Publication information

Source:
Leslie’s Weekly
Source type: magazine
Document type: editorial
Document title: “The World in Tears”
Author(s): anonymous
Date of publication: 5 October 1901
Volume number: 93
Issue number: 2404
Pagination: 302

 
Citation
“The World in Tears.” Leslie’s Weekly 5 Oct. 1901 v93n2404: p. 302.
 
Transcription
full text
 
Keywords
William McKinley (mourning); William McKinley (death: public response); William McKinley (death: international response); presidential assassinations (comparison); William McKinley (compared with Abraham Lincoln); William McKinley (death: personal response).
 
Named persons
Abraham Lincoln; William McKinley.
 
Document


The World in Tears

     MORE tears have been shed over the mortal remains of William McKinley than have ever fallen over those of any other human being. All the civilized nations knelt at his bier. No royal potentate was ever mourned more deeply than this plain man, who became the President of the greatest republic. Kings, emperors, and queens united in their tributes to the memory of the man who sprang from the common people, and whose only title was the people’s gift, bestowed at the ballot-boxes.

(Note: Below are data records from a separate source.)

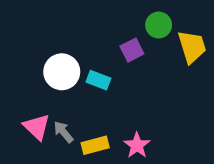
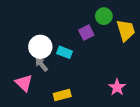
gray arrow: (63, 132) -> (41, 64), moved
pink star: (137, 145) -> (117, 87), moved

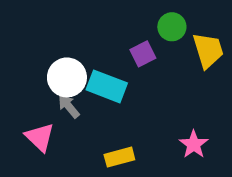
cyan rectangle: (64, 52) -> (107, 86), size x1.5
yellow rectangle: (62, 95) -> (119, 157), moved

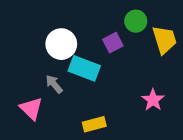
white circle: (67, 77) -> (61, 44), moved
pink star: (194, 144) -> (153, 100), moved

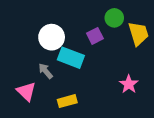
yellow rectangle: (94, 124) -> (67, 101), moved

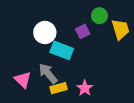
gray arrow: (46, 71) -> (48, 73), moved, size x1.5
pink star: (129, 84) -> (85, 88), moved

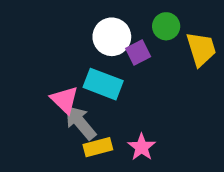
white circle: (45, 32) -> (112, 37), moved
pink triangle: (23, 80) -> (65, 100), moved

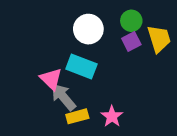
purple square: (138, 53) -> (131, 42), moved

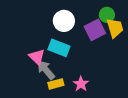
green circle: (131, 21) -> (107, 15), moved
purple square: (131, 42) -> (95, 30), size x1.5

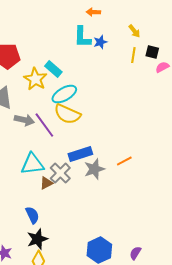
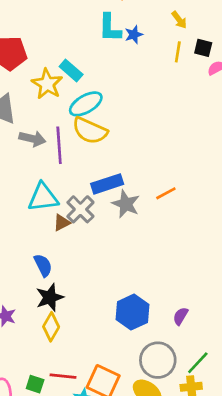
purple line: (44, 125) -> (59, 145), turned 32
gray star: (94, 169) -> (126, 204), turned -30

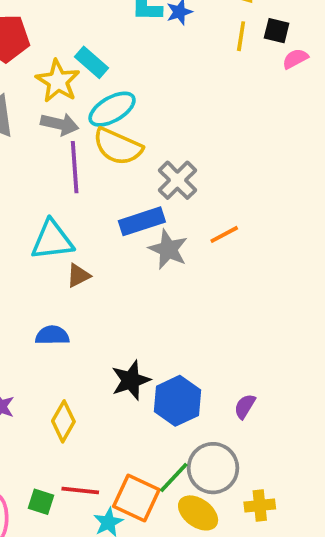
gray arrow: (32, 139) -> (60, 124), moved
gray cross: (80, 209) -> (177, 180), moved
blue semicircle: (43, 265) -> (52, 335), turned -65
black star: (50, 297) -> (131, 380), moved
green line: (198, 363) -> (174, 477), moved

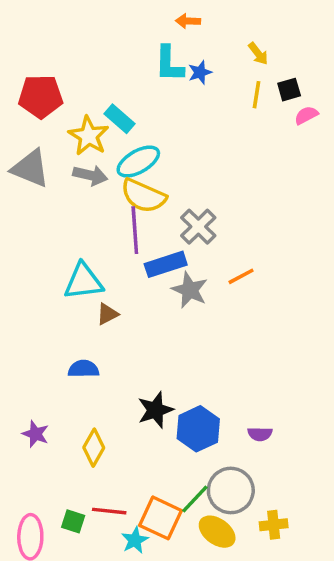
black square: (277, 31) -> (289, 90), turned -30
purple line: (75, 167) -> (135, 230), moved
purple semicircle: (245, 406) -> (260, 434), turned -120

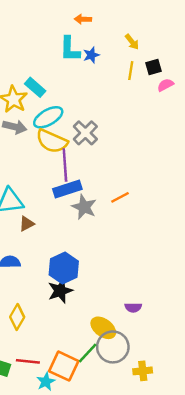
gray cross: (198, 227) -> (85, 133), moved
purple line: (135, 230) -> (65, 165), moved
blue hexagon: (198, 429) -> (64, 268), moved
yellow ellipse: (217, 532) -> (103, 328), moved

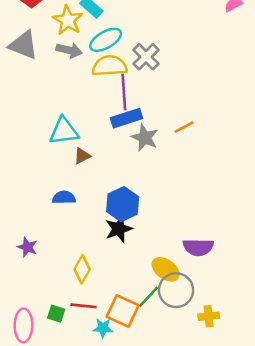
yellow semicircle: (52, 141) -> (110, 66), turned 152
purple semicircle: (133, 307) -> (198, 247), size x1.6
yellow diamond: (17, 317) -> (82, 269), moved
cyan star: (46, 382) -> (103, 328), turned 30

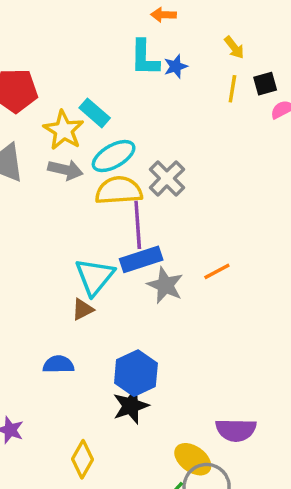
cyan triangle: (64, 131) -> (95, 277), moved, turned -44

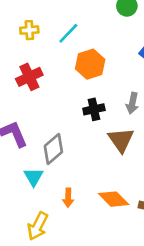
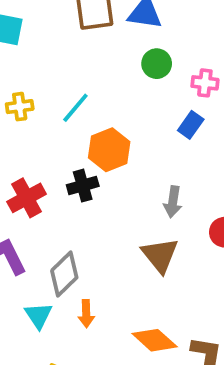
red cross: (29, 77) -> (27, 198), moved
black cross: (94, 109) -> (83, 186), moved
orange arrow: (68, 198) -> (86, 314), moved

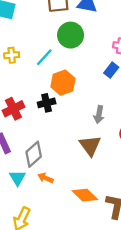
green circle: (157, 64) -> (71, 35), moved, size x1.5
orange arrow: (86, 314) -> (45, 178), turned 112

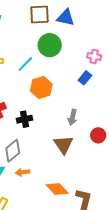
black cross: (47, 103) -> (24, 119), moved
orange arrow: (45, 178) -> (23, 172), turned -32

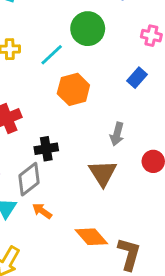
pink cross: (94, 56) -> (151, 36), moved
black cross: (24, 119) -> (46, 149), moved
orange arrow: (23, 172) -> (42, 211), turned 40

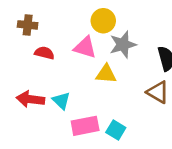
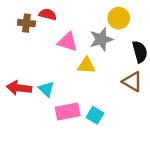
yellow circle: (103, 21) -> (119, 18), moved
brown cross: (28, 25) -> (26, 23), moved
red semicircle: (44, 53) -> (48, 14), moved

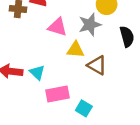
brown triangle: (132, 82) -> (97, 65), moved
cyan square: (95, 115) -> (84, 108), moved

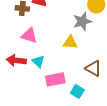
pink triangle: (57, 27) -> (29, 35), moved
brown triangle: (97, 65) -> (93, 68), moved

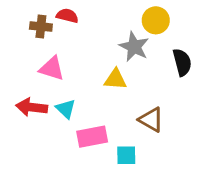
gray star: (82, 21) -> (134, 47), turned -30
cyan square: (77, 91) -> (126, 155), turned -32

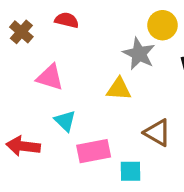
brown cross: (41, 27) -> (21, 32), moved, turned 35
red arrow: (32, 107) -> (23, 146), moved

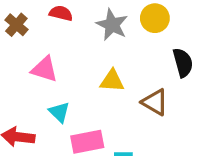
gray star: (139, 54) -> (112, 25), moved
brown triangle: (157, 133) -> (155, 102), moved

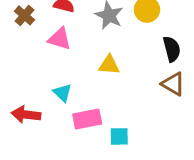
pink triangle: (44, 69) -> (60, 39), moved
brown triangle: (155, 102) -> (173, 84), moved

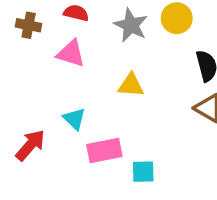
brown cross: (25, 15) -> (29, 25), turned -30
red arrow: (26, 115) -> (30, 145), turned 124

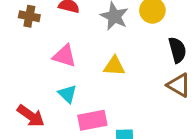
pink triangle: (71, 53) -> (64, 56), moved
red arrow: (30, 145) -> (31, 116), turned 84

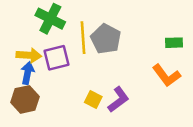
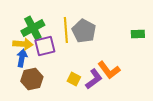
green cross: (50, 19) -> (33, 28), moved, turned 35
orange L-shape: (166, 75) -> (109, 70), moved
brown hexagon: (25, 99) -> (32, 79), moved

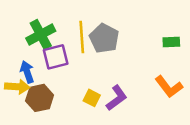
yellow arrow: (23, 44) -> (17, 87), moved
blue arrow: (22, 58) -> (27, 72), turned -30
orange L-shape: (109, 70) -> (169, 87), moved

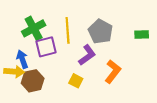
gray pentagon: (104, 38) -> (100, 31), moved
orange L-shape: (169, 87) -> (113, 72), moved, turned -105
purple L-shape: (117, 98) -> (87, 55), moved

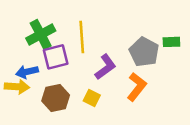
gray pentagon: (100, 31) -> (144, 52), moved
blue arrow: (22, 59) -> (27, 72), turned -84
brown hexagon: (33, 81) -> (56, 98), moved

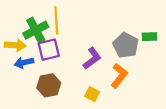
yellow line: (82, 37) -> (56, 20), moved
yellow arrow: (17, 87) -> (15, 45), moved
yellow square: (92, 98) -> (92, 94), moved

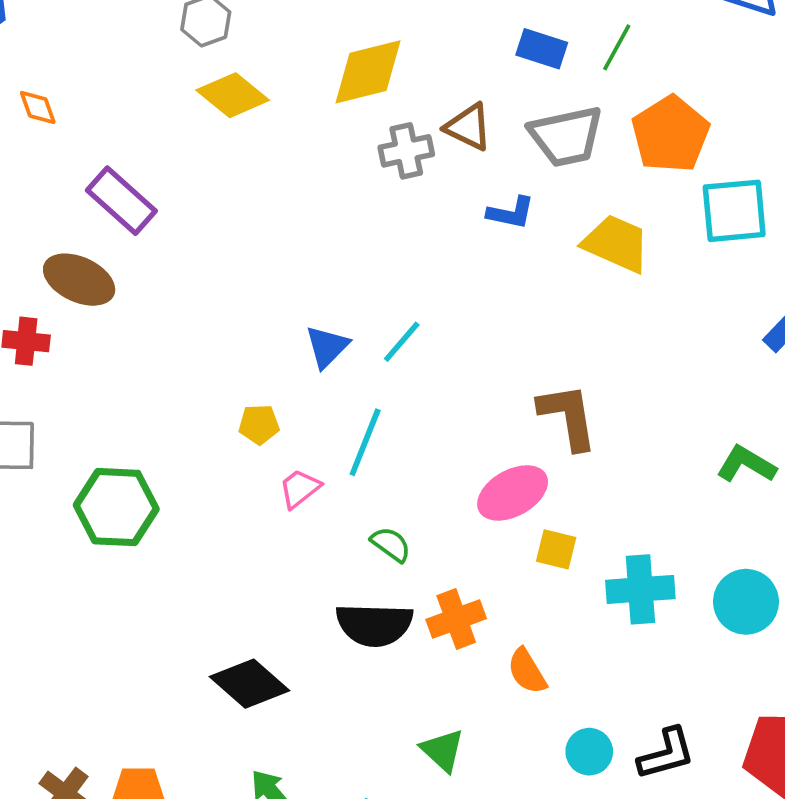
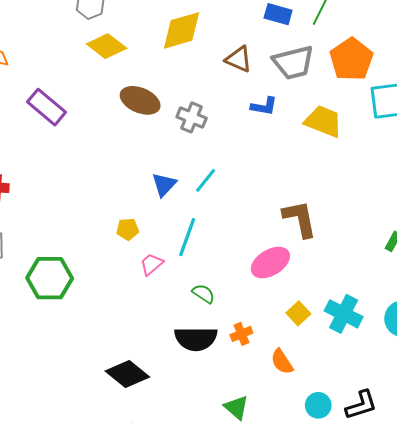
gray cross: (406, 151) -> (192, 117), moved, turned 36
brown ellipse: (79, 280) -> (140, 100), moved
yellow square: (556, 549) -> (298, 313), moved, turned 35
cyan cross: (640, 589) -> (344, 314), turned 33
orange cross: (456, 619) -> (241, 334), size x0.7

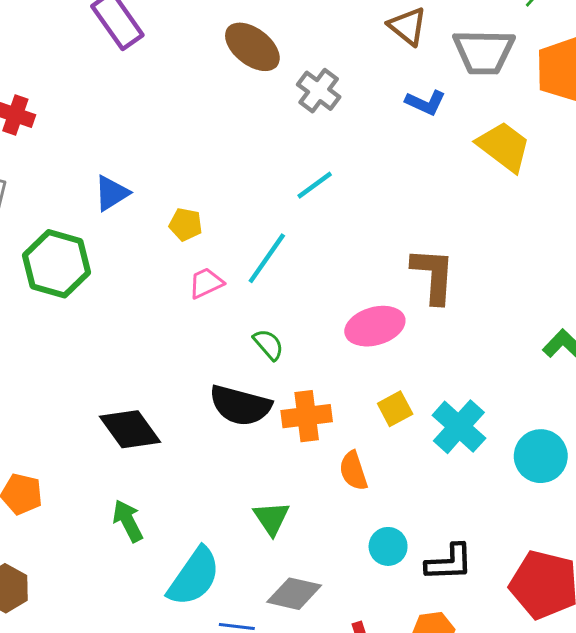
blue triangle: (164, 185) -> (112, 193), moved
orange cross: (241, 334) -> (307, 416), size x1.5

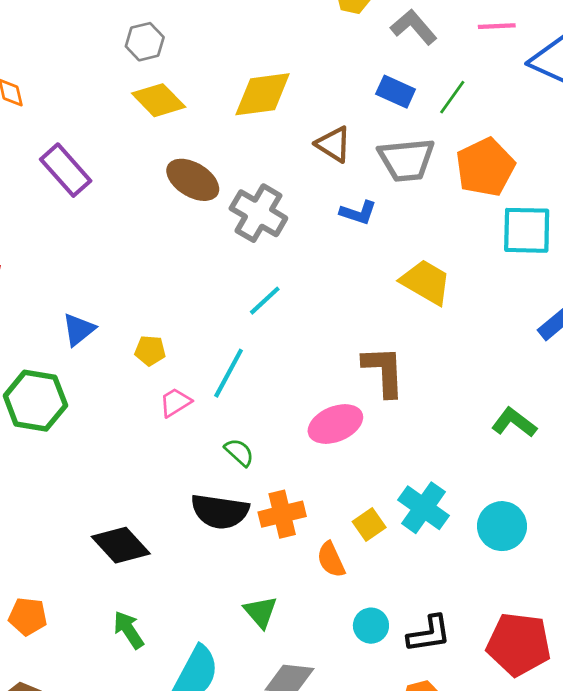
gray cross: (319, 91) -> (258, 213), size x1.4
yellow trapezoid: (504, 147) -> (426, 282), moved
yellow square: (395, 409) -> (369, 524), moved

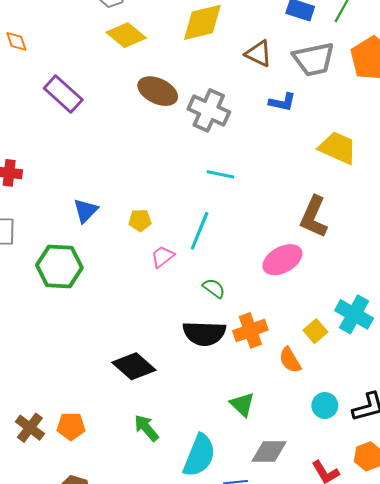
cyan line: (265, 301) -> (220, 174), turned 60
brown L-shape: (384, 371) -> (314, 217), turned -147

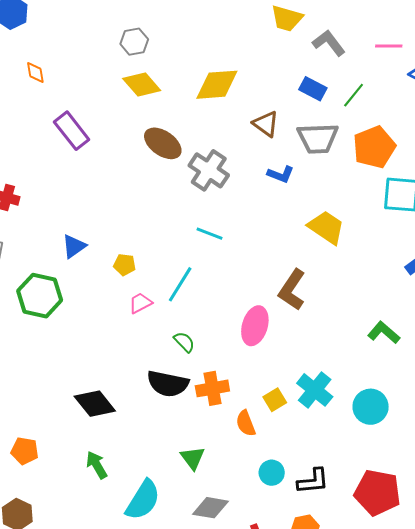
pink ellipse: (282, 260) -> (255, 326), turned -54

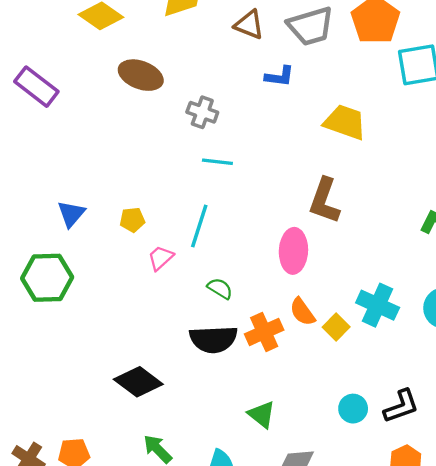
gray cross: (209, 170) -> (202, 112), moved, size x0.7
orange semicircle: (246, 423) -> (302, 312), moved

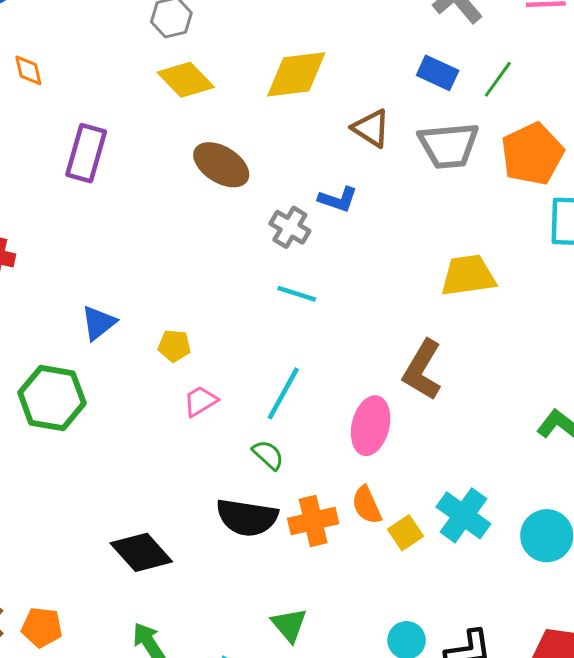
blue L-shape: (280, 76) -> (338, 199), moved
purple rectangle: (36, 87) -> (86, 153), turned 57
yellow trapezoid: (345, 122) -> (468, 276), turned -39
cyan line: (199, 226) -> (283, 393), moved

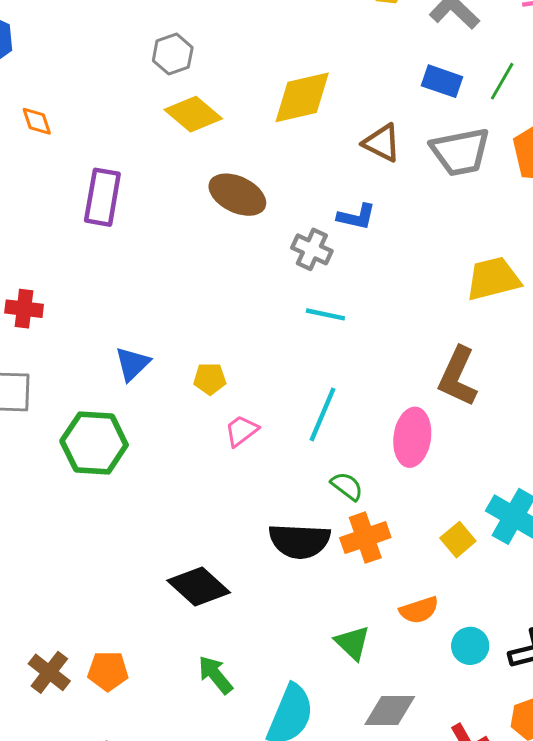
green semicircle: (268, 455) -> (347, 486), moved
orange semicircle: (367, 505) -> (419, 610), moved, turned -78

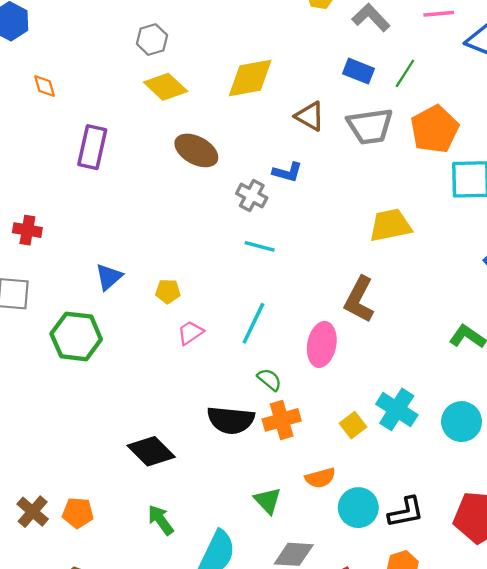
cyan circle: (470, 646) -> (358, 508), size x1.4

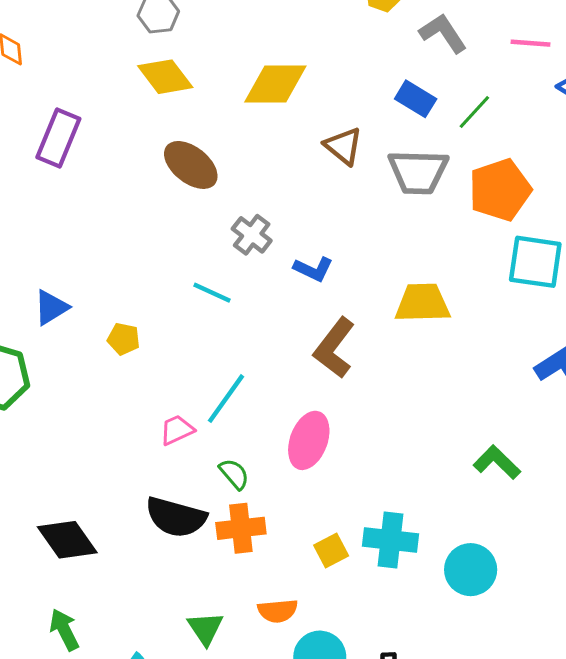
blue L-shape: (287, 172) -> (313, 269), moved
cyan line: (260, 246) -> (212, 293), moved
brown L-shape: (359, 299) -> (334, 348), moved
pink trapezoid: (190, 333) -> (177, 430), moved
cyan cross: (397, 409) -> (390, 540), turned -36

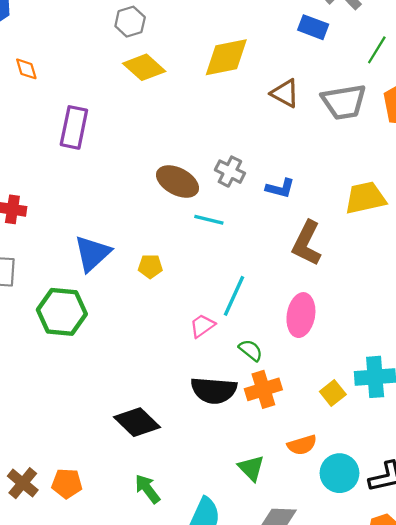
blue rectangle: (416, 99) -> (313, 27), moved
brown ellipse: (191, 165) -> (178, 181), moved
blue triangle: (51, 307) -> (92, 253), size x1.4

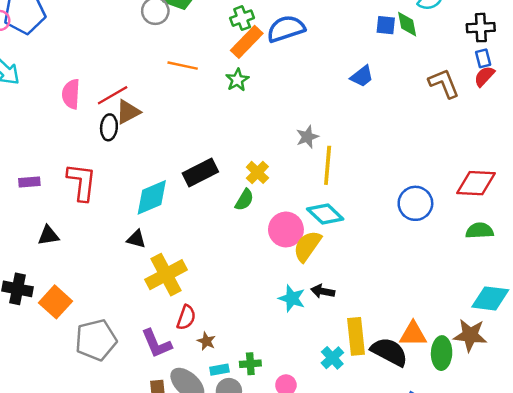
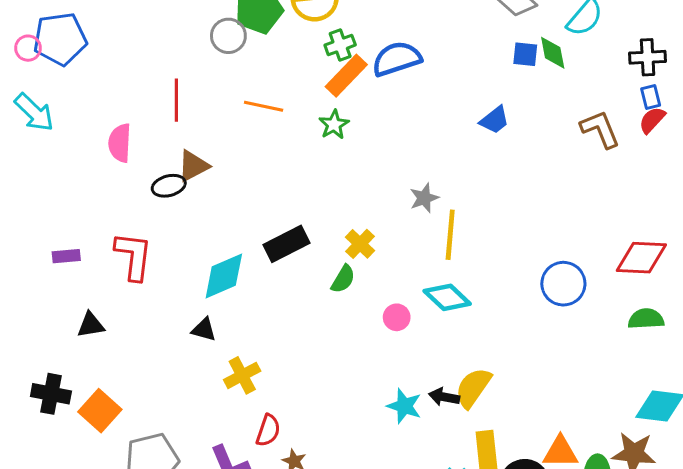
red line: (113, 95) -> (176, 100), moved, turned -60
black ellipse: (109, 127) -> (169, 186), turned 70
pink circle: (286, 229) -> (397, 317), size x0.6
yellow semicircle: (307, 246) -> (473, 388), moved
yellow cross: (166, 275) -> (242, 375), size x0.7

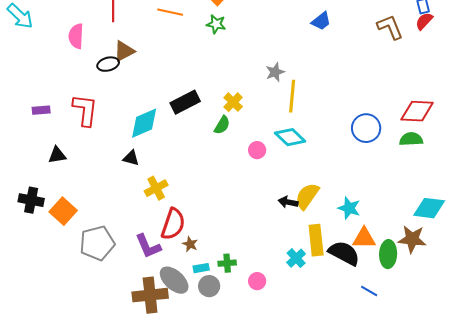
green star: (334, 125) -> (216, 24), turned -30
green semicircle: (646, 319) -> (411, 139), moved
cyan star: (404, 406) -> (349, 208), moved
red semicircle: (268, 431) -> (173, 224), size x1.5

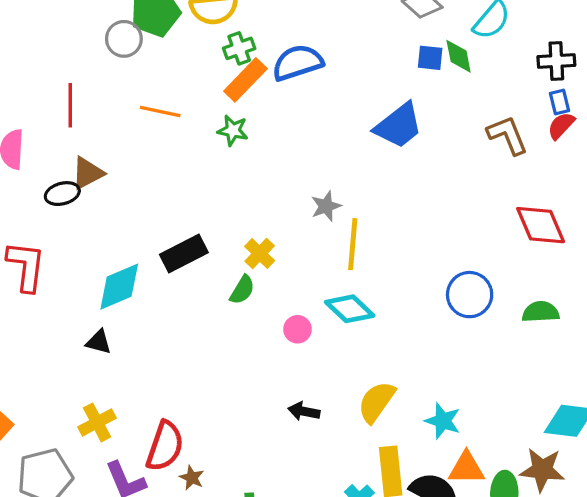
blue trapezoid: (321, 21) -> (399, 126), size x1.6
red diamond: (417, 111) -> (541, 225), moved, turned 64
yellow cross: (156, 188) -> (97, 422), moved
black arrow: (288, 202) -> (304, 411), moved

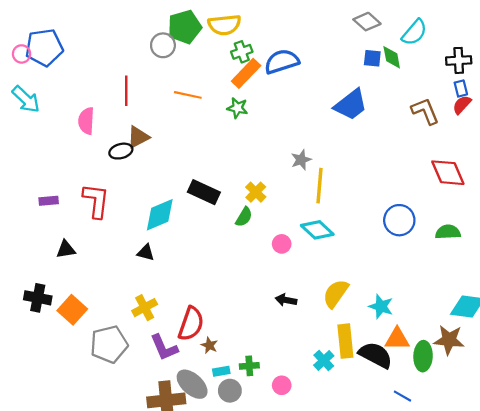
black rectangle: (184, 254) -> (204, 192), turned 52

No living man has inspired such affection.
     When the bell on the little Methodist church in Canton, at three-thirty o’clock on Thursday afternoon, September 19th, tolled the funeral hour, a nation uncovered and wept. In the great, busy, whirling, selfish city of New York, as in every other city and hamlet in the land, for five minutes silence reigned, while prayers ascended and the voice of tearful supplication was heard on high. No such scene has ever before been witnessed on the face of the globe.
     It would not have been surprising if the common people had mourned the death of William McKinley and shed tears over the grave of the ruler of their splendid republic, but with them stood, in silent grief, the crowned heads of all the world, paying respectful tribute, not to a warrior scarred with the wounds of battle or covered with the laurels of victory, but to the man of humble birth, whose most earnest efforts in life had been as the exponent of peace, prosperity, and good-will, who had sincerely believed and who had had the happy fortune to demonstrate that a nation’s commercial supremacy could be won by the arts of peace rather than the bloody compulsion of war. In their great grief the people remembered not only their President, but also the man of purity, of kindly purpose and gentle disposition, whose domestic virtues had won their admiration and undying love.
     The world mourns the loss of the sagacious ruler of ninety million people, the tramp of whose busy feet, with a message of good-will to all men, has just begun to be heard in lands where the drum-beat alone has always proclaimed authority. Thus does the world pay homage to the great American republic that has reached the golden height of its glory during the chief magistracy of William McKinley. He was fixed by inscrutable fate to fall amid the splendid aggregation of monumental buildings at Buffalo which marked the fruition of his commercial policy. He fell, as Lincoln did, just as his grandest work was completed. He lived to see his beloved nation enjoy the marvelous prosperity which his policy of protection wrought. He entered the promised land with his people, and, had he lived, would have led them farther on in the journey toward unity, peace, and prosperity. When he fell, in the midst of all our joy and expectation, the hearts of the people were broken.
     President McKinley has not died in vain. His achievements will live as long as the nation survives. He has inspired nobler ideals in public and private life, and thus has left a shining example that has stirred the pride and awakened the emulation of the youth of the land. Their scalding tears have fallen upon his mangled body, but their hearts still cherish the glory that was his—a glory they will seek by noble living to make their own.